Dans cette décennie, de nombreux secteurs industriels étaient en déshérence, comme l’automobile. Bref, une terrible crise de baisse du taux de profit menaçait les États-Unis dans leur hégémonie mondiale. Une sorte de « New Deal » stratégique s’imposa : il fut basé sur une externalisation cachée de la classe ouvrière américaine en… Chine. Une nouvelle division mondiale du travail fut mise en place grâce à l’accord avec le Parti Communiste chinois (PCC). L’exploitation presque inhumaine des masses laborieuses chinoises fut le « baume de jeunesse » du capitalisme étasunien pour un demi-siècle. Le taux de profit yankee repartit à la hausse.
… au revirement trumpiste de 2025
Or, en 2025, Trump veut soi-disant réindustrialiser la mère patrie ! C’est-à-dire logiquement qu’il souhaite recréer de toutes pièces une classe ouvrière étasunienne.
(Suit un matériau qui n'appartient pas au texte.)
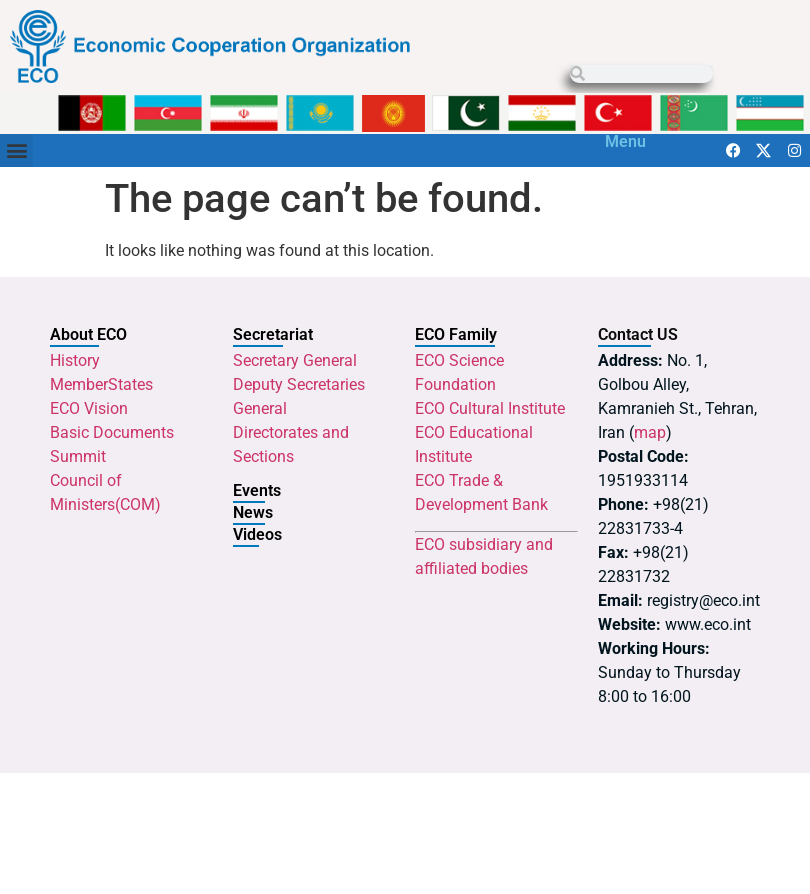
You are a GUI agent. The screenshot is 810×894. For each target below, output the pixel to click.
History (75, 360)
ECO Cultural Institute (490, 408)
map (650, 432)
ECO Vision (89, 408)
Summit (78, 456)
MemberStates (101, 384)
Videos (257, 534)
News (253, 512)
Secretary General (295, 360)
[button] (16, 150)
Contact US (638, 334)
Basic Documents (112, 432)
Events (257, 490)
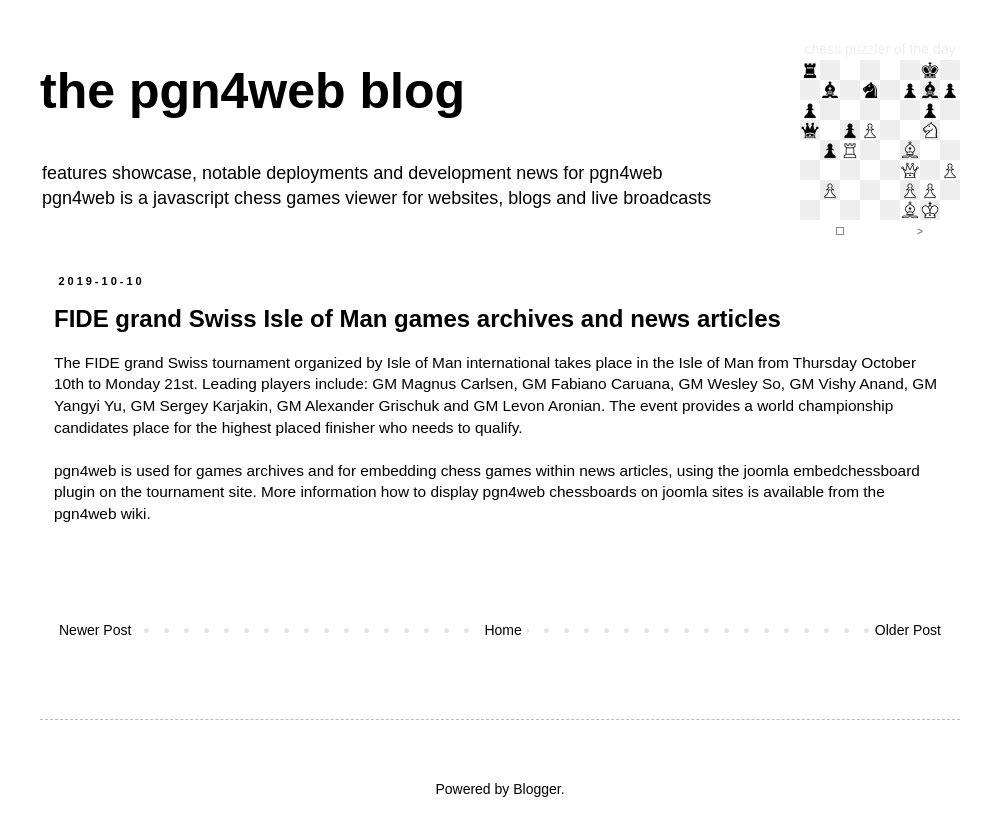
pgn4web (625, 173)
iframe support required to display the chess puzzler (880, 150)
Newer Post (95, 630)
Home (502, 630)
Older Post (908, 630)
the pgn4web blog (252, 91)
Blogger (536, 789)
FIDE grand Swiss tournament (187, 362)
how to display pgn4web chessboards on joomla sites (562, 491)
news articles (623, 470)
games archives (250, 470)
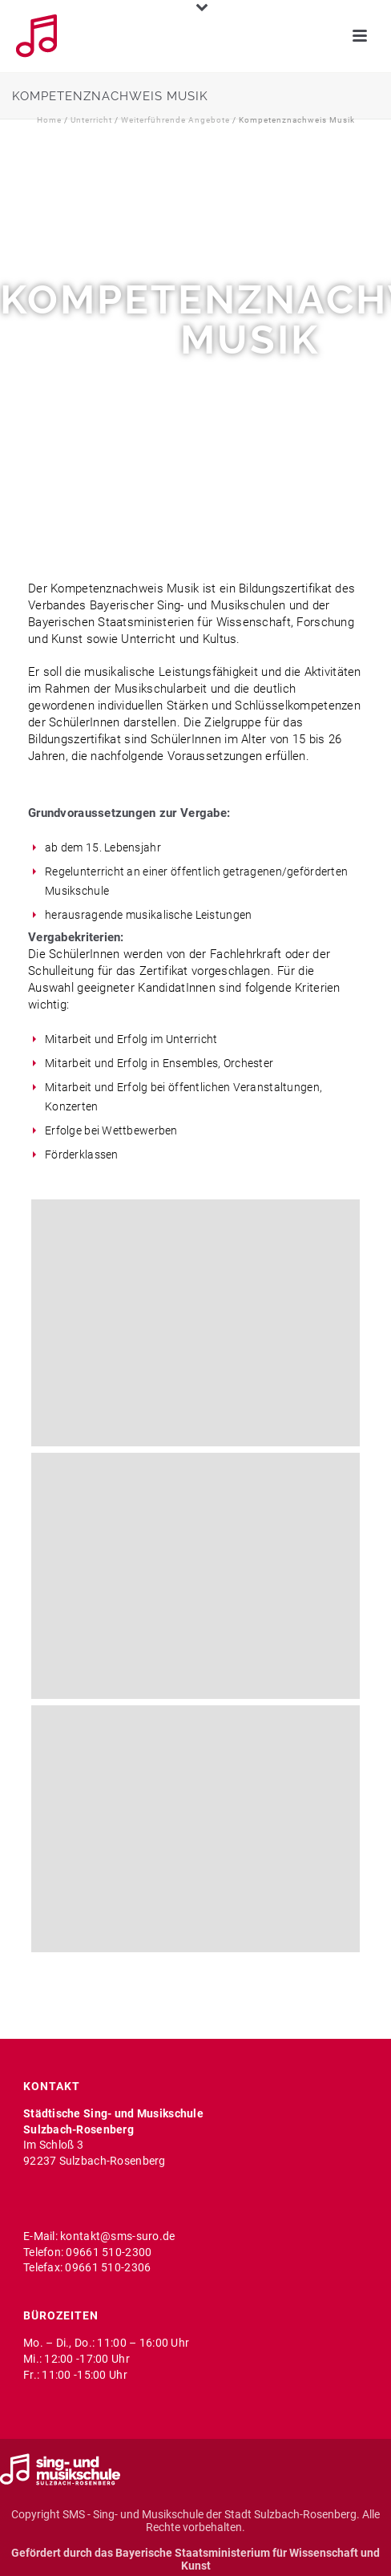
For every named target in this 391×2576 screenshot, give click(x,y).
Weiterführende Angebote (175, 119)
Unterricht (91, 119)
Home (49, 119)
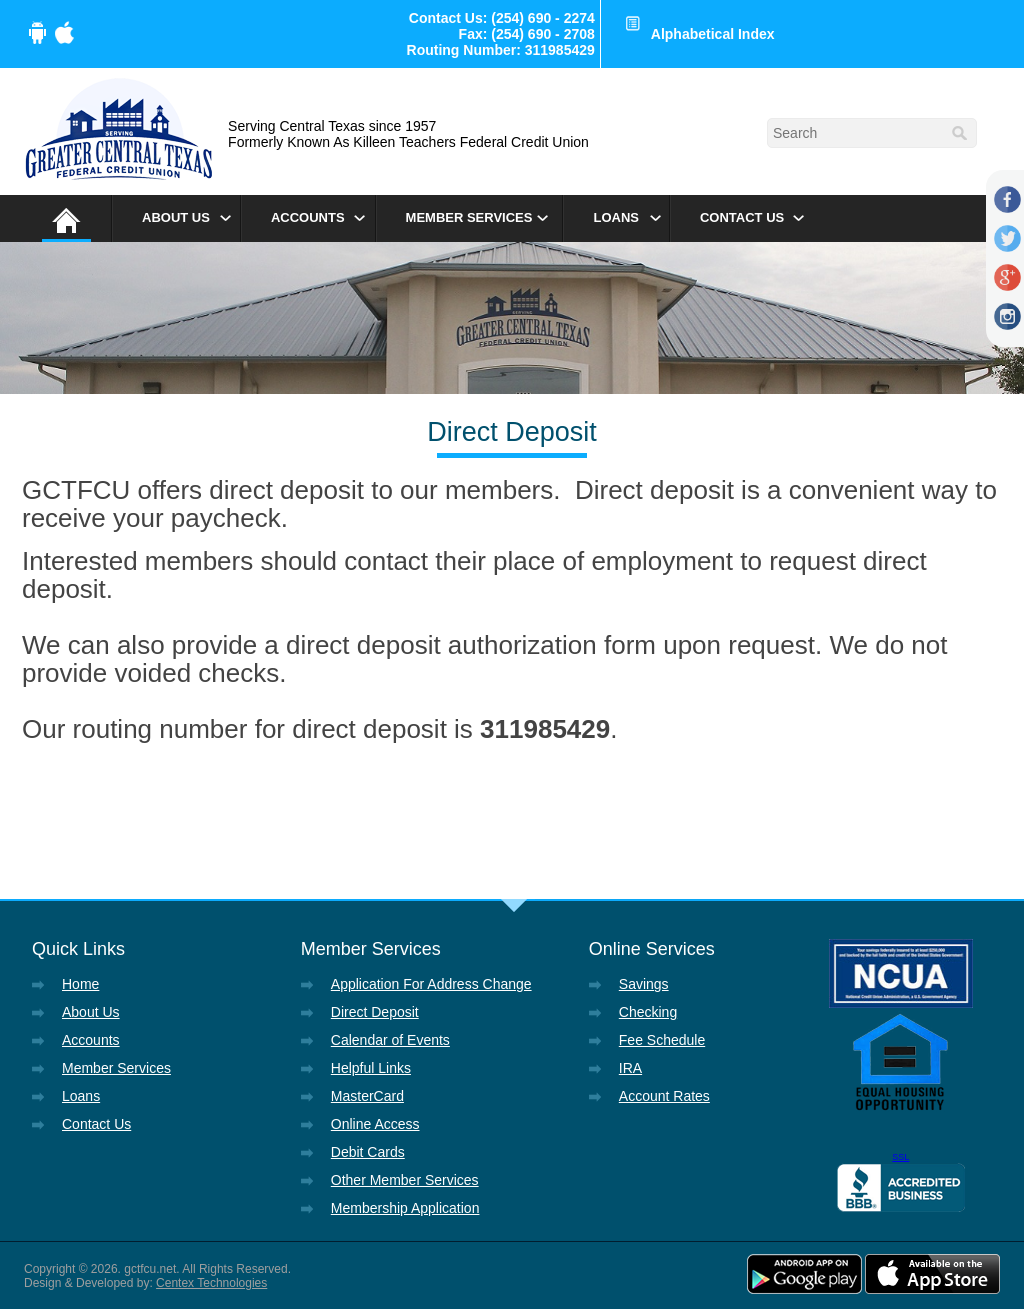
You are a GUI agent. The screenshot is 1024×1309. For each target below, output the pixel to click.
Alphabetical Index (713, 34)
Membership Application (405, 1208)
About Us (176, 217)
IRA (630, 1068)
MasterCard (367, 1096)
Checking (648, 1012)
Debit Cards (368, 1152)
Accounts (308, 217)
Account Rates (664, 1096)
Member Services (469, 217)
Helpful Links (371, 1068)
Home (80, 984)
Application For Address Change (431, 984)
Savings (644, 984)
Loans (616, 217)
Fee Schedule (662, 1040)
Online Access (375, 1124)
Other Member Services (405, 1180)
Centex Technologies (211, 1283)
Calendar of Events (390, 1040)
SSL (900, 1157)
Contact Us (742, 217)
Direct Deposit (375, 1012)
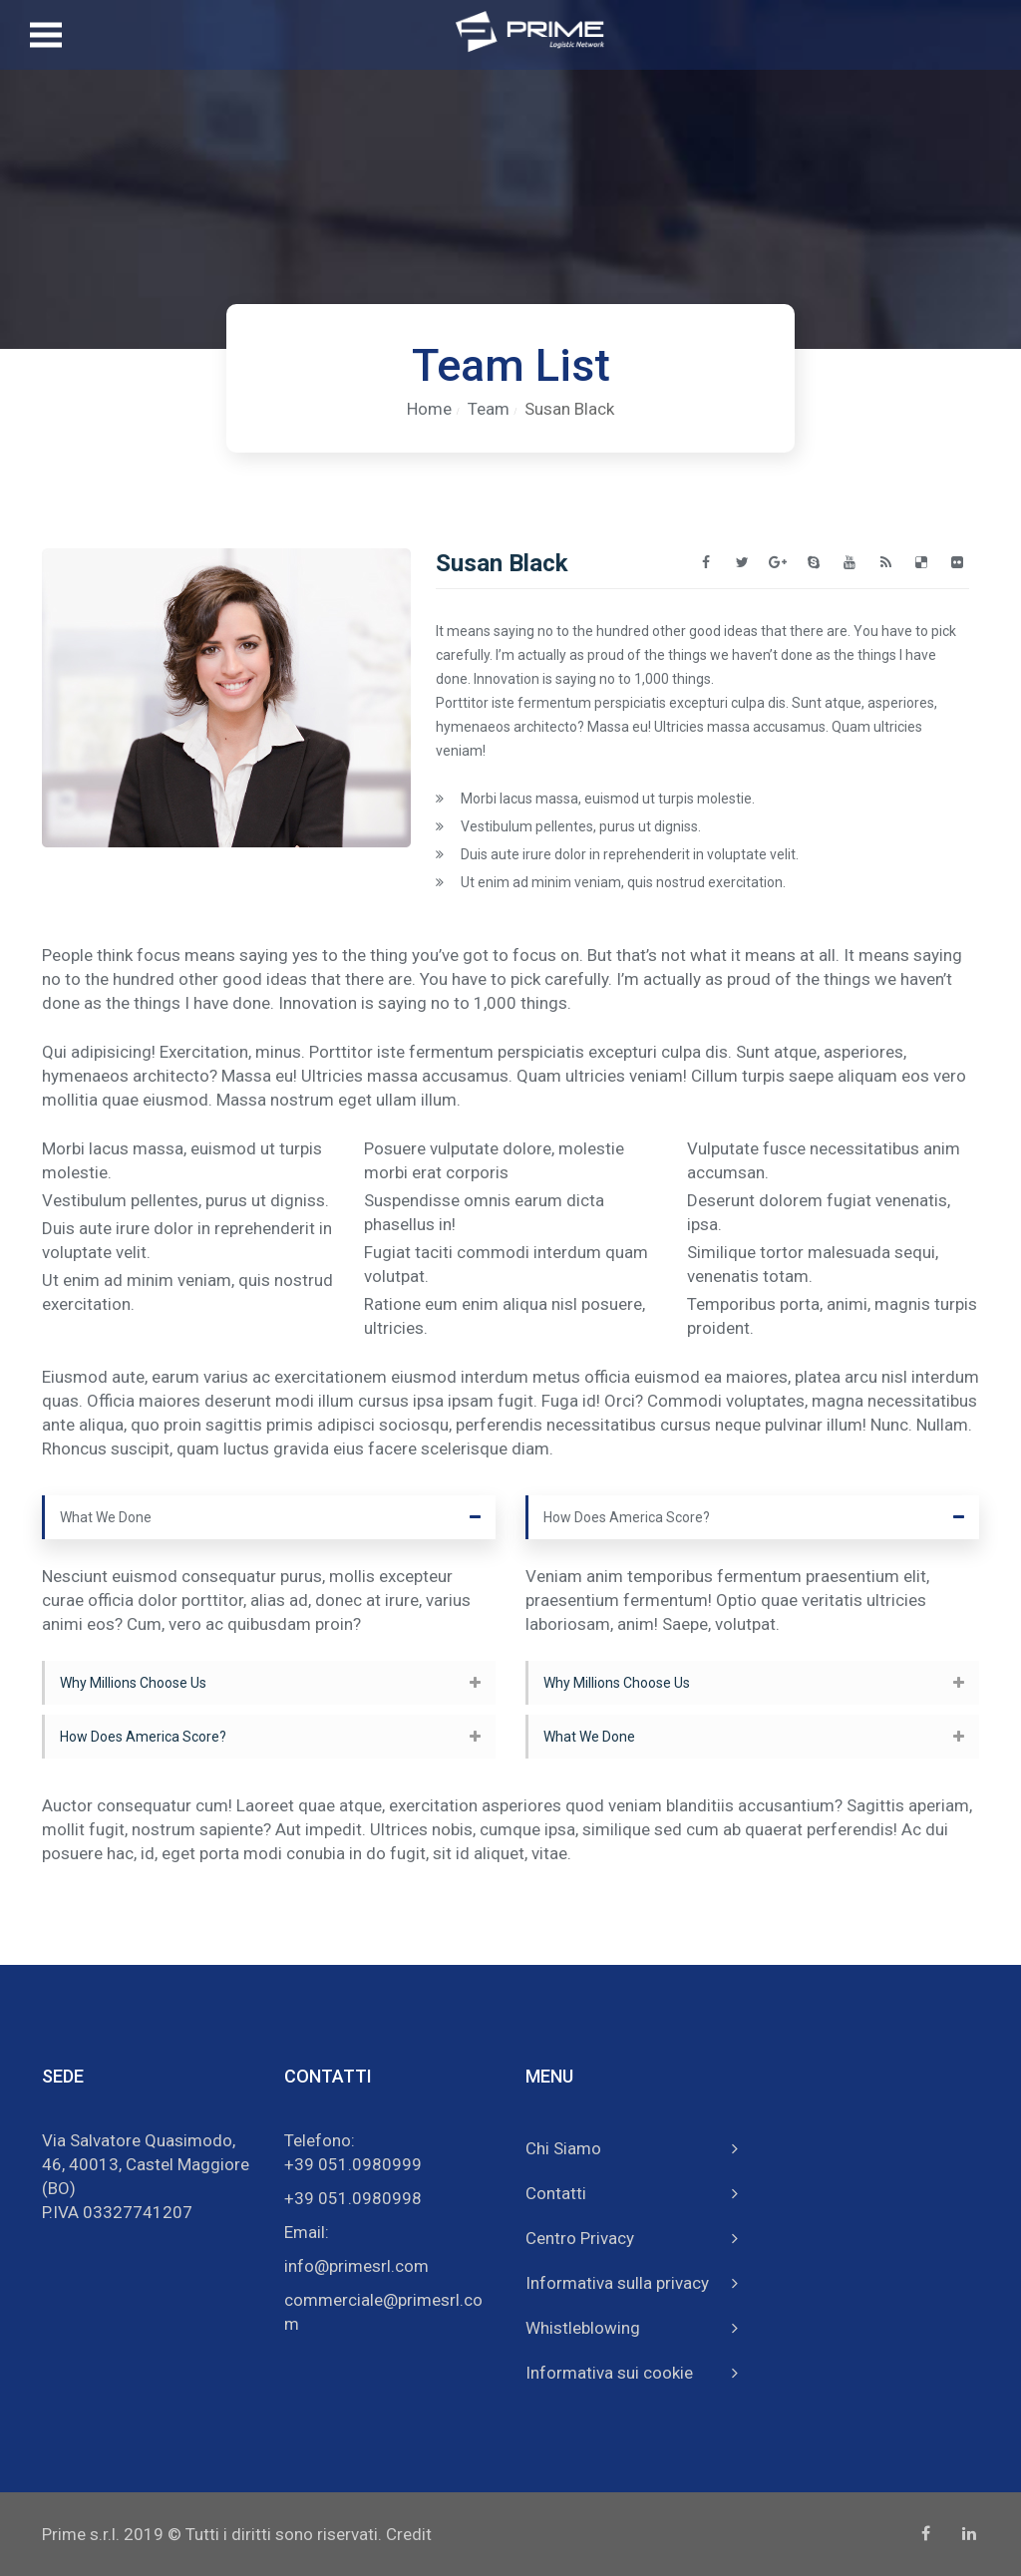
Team (489, 409)
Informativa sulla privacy (617, 2283)
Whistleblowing (582, 2328)
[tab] (269, 1517)
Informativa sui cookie (609, 2373)
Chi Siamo (563, 2148)
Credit (409, 2534)
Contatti (555, 2193)
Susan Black (569, 409)
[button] (269, 1517)
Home (429, 409)
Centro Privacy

Une sorte de « retour vers le futur », comme le sous-entend le slogan trumpiste « Make America Great Again » ! Mais, dans cette utopie passéiste, quel serait le niveau de salaires des ouvriers, contremaitres, ou ingénieurs américains ? Le même que celui pratiqué en Chine, au Vietnam, en Inde ? C’est impossible, surtout dans les laboratoires de R&D ou dans le high-tech, car les différences de rémunération sont justement encore plus importantes à qualifications égales. Donc, cette option serait un véritable suicide pour le capitalisme américain.
D’ailleurs, dès l’annonce de l’imposition de droits de douane faramineux par Trump, l’oligarchie capitaliste a mis le holà et soutenu la riposte immédiate et vigoureuse d’Elon Musk. Celui-ci a dénoncé ce « mercantilisme du 21e siècle » en insultant copieusement le conseiller de Trump, Peter Navarro, à l’initiative de ces mesures, semble-t-il. Musk sait très bien, car il le pratique lui-même, que l’industrie étasunienne ne « produit » presque plus rien, mais « assemble » des productions venant du monde entier pour en faire des objets technologiques « made in USA ». Par exemple, Tesla est plus un assembleur qu’un fabricant de voitures : le moteur, les batteries, les accessoires, bref, presque tout vient d’Asie.
Par ailleurs, une réindustrialisation impliquerait que le système éducatif américain « produise » des ouvriers qualifiés, des ingénieurs, des scientifiques industriels, etc. Or, le naufrage de l’éducation nationale, primaire, secondaire et supérieure est patent depuis une trentaine d’années. Par rapport à la Chine, au Japon ou même à l’Allemagne, les États-Unis sont bien incapables de rivaliser dans l’éducation et la qualification de la classe ouvrière qui produit la valeur au sens large du terme.
Dans le duel avec la Chine, les États-Unis décrochent
L’oligarchie étasunienne constate que la Chine prend la main dans la plupart des domaines industriels, high-tech et même progressivement militairement.
La réaction de Trump est le soubresaut d’un animal blessé. En fait, l’oligarchie étasunienne constate que la Chine prend la main dans la plupart des domaines industriels, high-tech et même progressivement militairement.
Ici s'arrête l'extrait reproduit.